◆ **PROBLEM DETAILS**
In this data, count the lines in which "วยให" appears and give only that number.

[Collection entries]
——

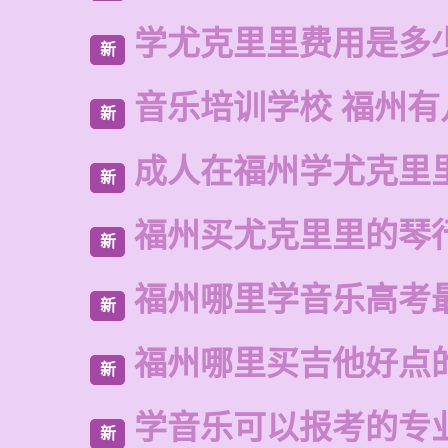
学尤克里里费用是多
新
音乐培训学校 福州有
新
成人在福州学尤克里
新
福州买尤克里里的琴
新
福州哪里学音乐高考
新
福州哪里买吉他好点
新
学音乐可以报考的专
新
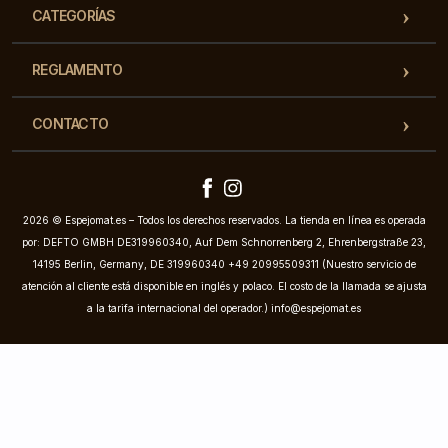
CATEGORÍAS
REGLAMENTO
CONTACTO
2026 © Espejomat.es – Todos los derechos reservados. La tienda en línea es operada
por: DEFTO GMBH DE319960340, Auf Dem Schnorrenberg 2, Ehrenbergstraße 23,
14195 Berlin, Germany, DE 319960340 +49 20995509311 (Nuestro servicio de
atención al cliente está disponible en inglés y polaco. El costo de la llamada se ajusta
a la tarifa internacional del operador.)
info@espejomat.es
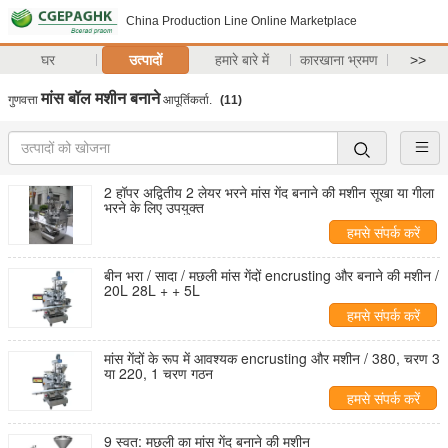
China Production Line Online Marketplace
घर
उत्पादों
हमारे बारे में
कारखाना भ्रमण
>>
मांस बॉल मशीन बनाने
गुणवत्ता
आपूर्तिकर्ता.
(11)
2 हॉपर अद्वितीय 2 लेयर भरने मांस गेंद बनाने की मशीन सूखा या गीला
भरने के लिए उपयुक्त
हमसे संपर्क करें
बीन भरा / सादा / मछली मांस गेंदों encrusting और बनाने की मशीन /
20L 28L + + 5L
हमसे संपर्क करें
मांस गेंदों के रूप में आवश्यक encrusting और मशीन / 380, चरण 3
या 220, 1 चरण गठन
हमसे संपर्क करें
9 स्वत: मछली का मांस गेंद बनाने की मशीन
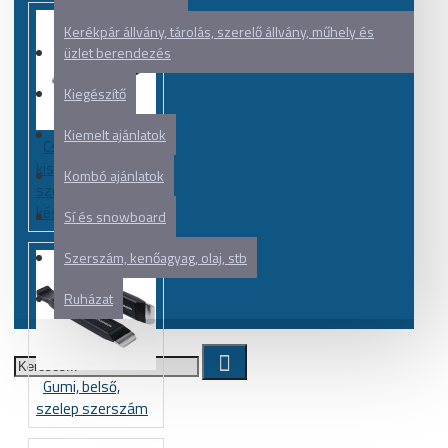
Kerékpár állvány, tárolás, szerelő állvány, műhely és
üzlet berendezés
Kiegészítő
Kiemelt ajánlatok
Csapágy be-
kiszerelő
Kombó ajánlatok
szerszám,
készlet
Sí és snowboard
Szerszám, kenőagyag, olaj, stb
Ruházat
Gumi, belső,
szelep szerszám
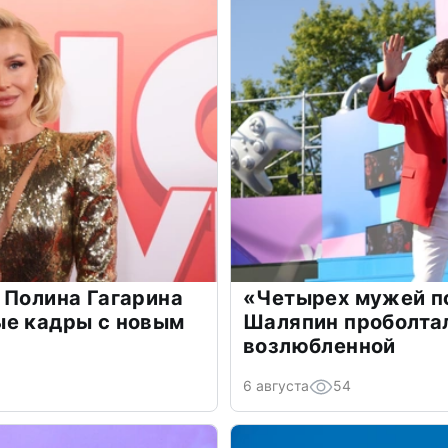
 Полина Гагарина
«Четырех мужей п
ые кадры с новым
Шаляпин проболтал
возлюбленной
6 августа
54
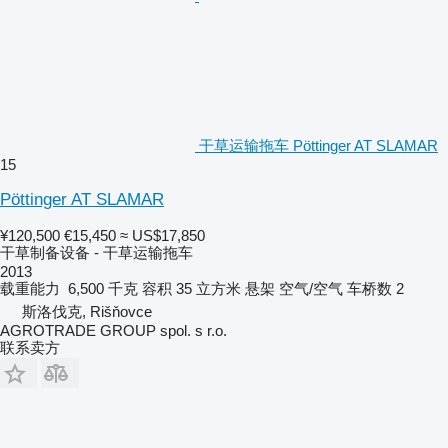
干草运输拖车 Pöttinger AT SLAMAR
15
Pöttinger AT SLAMAR
¥120,500
€15,450
≈ US$17,850
干草制备设备 - 干草运输拖车
2013
载重能力
6,500 千克
容积
35 立方米
悬架
空气/空气
车桥数
2
斯洛伐克, Rišňovce
AGROTRADE GROUP spol. s r.o.
联系卖方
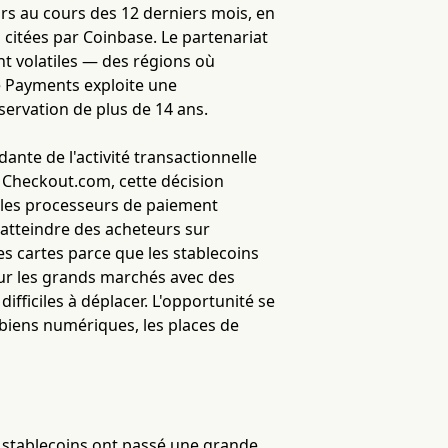
ars au cours des 12 derniers mois, en
 citées par Coinbase. Le partenariat
nt volatiles — des régions où
e Payments exploite une
ervation de plus de 14 ans.
ante de l'activité transactionnelle
 Checkout.com, cette décision
 les processeurs de paiement
à atteindre des acheteurs sur
 cartes parce que les stablecoins
ur les grands marchés avec des
fficiles à déplacer. L'opportunité se
biens numériques, les places de
es stablecoins ont passé une grande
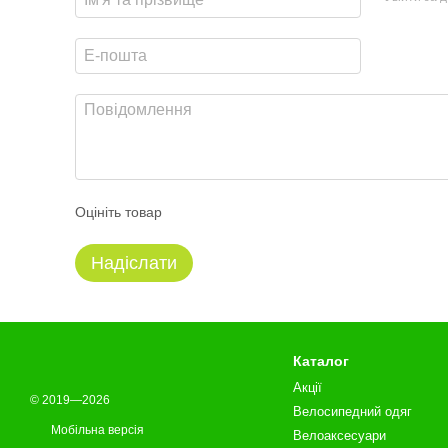
Оцініть товар
Надіслати
Каталог
Акції
© 2019—2026
Велосипедний одяг
Мобільна версія
Велоаксесуари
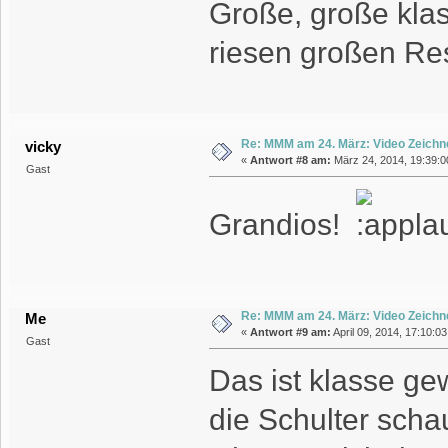
Große, große klas
riesen großen Res
Re: MMM am 24. März: Video Zeichn
vicky
«
Antwort #8 am:
März 24, 2014, 19:39:0
Gast
Grandios!
Re: MMM am 24. März: Video Zeichn
Me
«
Antwort #9 am:
April 09, 2014, 17:10:0
Gast
Das ist klasse ge
die Schulter scha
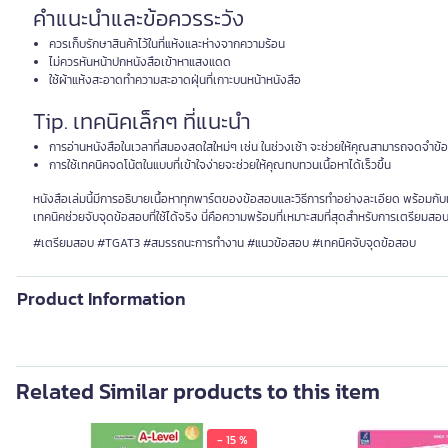
คำแนะนำและข้อควรระวัง
ควรเก็บรักษาสินค้าไว้ในที่แห้งและห่างจากความร้อน
ไม่ควรหันหน้าปกหนังสือเข้าหาแสงแดด
ใช้ผ้าแห้งสะอาดทำความสะอาดฝุ่นที่เกาะบนหน้าหนังสือ
Tip. เทคนิคเล็กๆ ที่แนะนำ
การอ่านหนังสือในเวลาที่สมองสดใสใหม่ๆ เช่น ในช่วงเช้า จะช่วยให้คุณสามารถจดจำข้อมู
การใช้เทคนิคจดโน้ตในแบบที่เข้าใจง่ายจะช่วยให้คุณทบทวนเนื้อหาได้เร็วขึ้น
หนังสือเล่มนี้มีการอธิบายเนื้อหาทุกพาร์ตของข้อสอบและวิธีการทำอย่างละเอียด พร้อมก
เทคนิคช่วยจับจุดข้อสอบที่ใช้ได้จริง นี่คือความพร้อมที่เหมาะสมที่สุดสำหรับการเตรี
#เตรียมสอบ #TGAT3 #สมรรถนะการทำงาน #แนวข้อสอบ #เทคนิคจับจุดข้อสอบ
Product Information
Related Similar products to this item
- 15 %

——

◆ **SOLUTION FOR THIS PROBLEM**
2